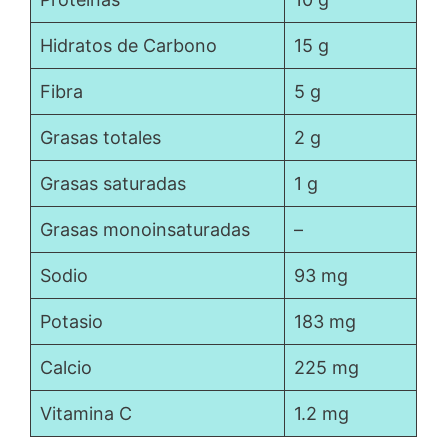
Hidratos de Carbono
15 g
Fibra
5 g
Grasas totales
2 g
Grasas saturadas
1 g
Grasas monoinsaturadas
–
Sodio
93 mg
Potasio
183 mg
Calcio
225 mg
Vitamina C
1.2 mg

▸ EXERCISE GOAL
Reproduce the records, all of them, word for word; omit the pictures.

▸ WRITTEN RESPONSE
Hidratos de Carbono
15 g
Fibra
5 g
Grasas totales
2 g
Grasas saturadas
1 g
Grasas monoinsaturadas
–
Sodio
93 mg
Potasio
183 mg
Calcio
225 mg
Vitamina C
1.2 mg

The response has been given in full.